To coincide with National Reconciliation Week, CALHN has released a new style of ‘hello my name is’ badge as an option for staff who identify as being Aboriginal and/or Torres Strait Islander.
The ‘hello my name is’ badge has been worn by many staff across the network since 2018, but the new badges feature CALHN’s reconciliation artwork by artist Allan Sumner, a descendant of the Ngarrindjeri, Kaurna and Yankunytjatjara people.
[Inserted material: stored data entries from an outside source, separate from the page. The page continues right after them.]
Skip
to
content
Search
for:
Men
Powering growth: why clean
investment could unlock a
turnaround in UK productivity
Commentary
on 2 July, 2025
These new badges offer an opportunity for staff who identify as Aboriginal and Torres Strait Islander to wear their cultural identity with pride.
The idea to feature CALHN’s reconciliation artwork on the badge grew from my passion for Aboriginal and Torres Strait Islander people to be seen as leaders and our traditional knowledge to be recognised as health expertise within the health system,” says Dr Brenton Earl, who is a Palawa man, descendent of the Plangermaireener Nation of Lutruwita (Tasmania) and emergency medicine trainee.
By introducing a new style of badge for Aboriginal and Torres Strait Islander staff, CALHN is making a small step in acknowledging that Aboriginal and Torres Strait Islander staff are here working, for our community, in a variety of roles across the network.
Though, a badge means more than simply displaying a name and job description. They act as insignia to ignite conversation, interaction and allow patients, consumers, staff, carers and colleagues to communicate and share information in a supportive culture and environment.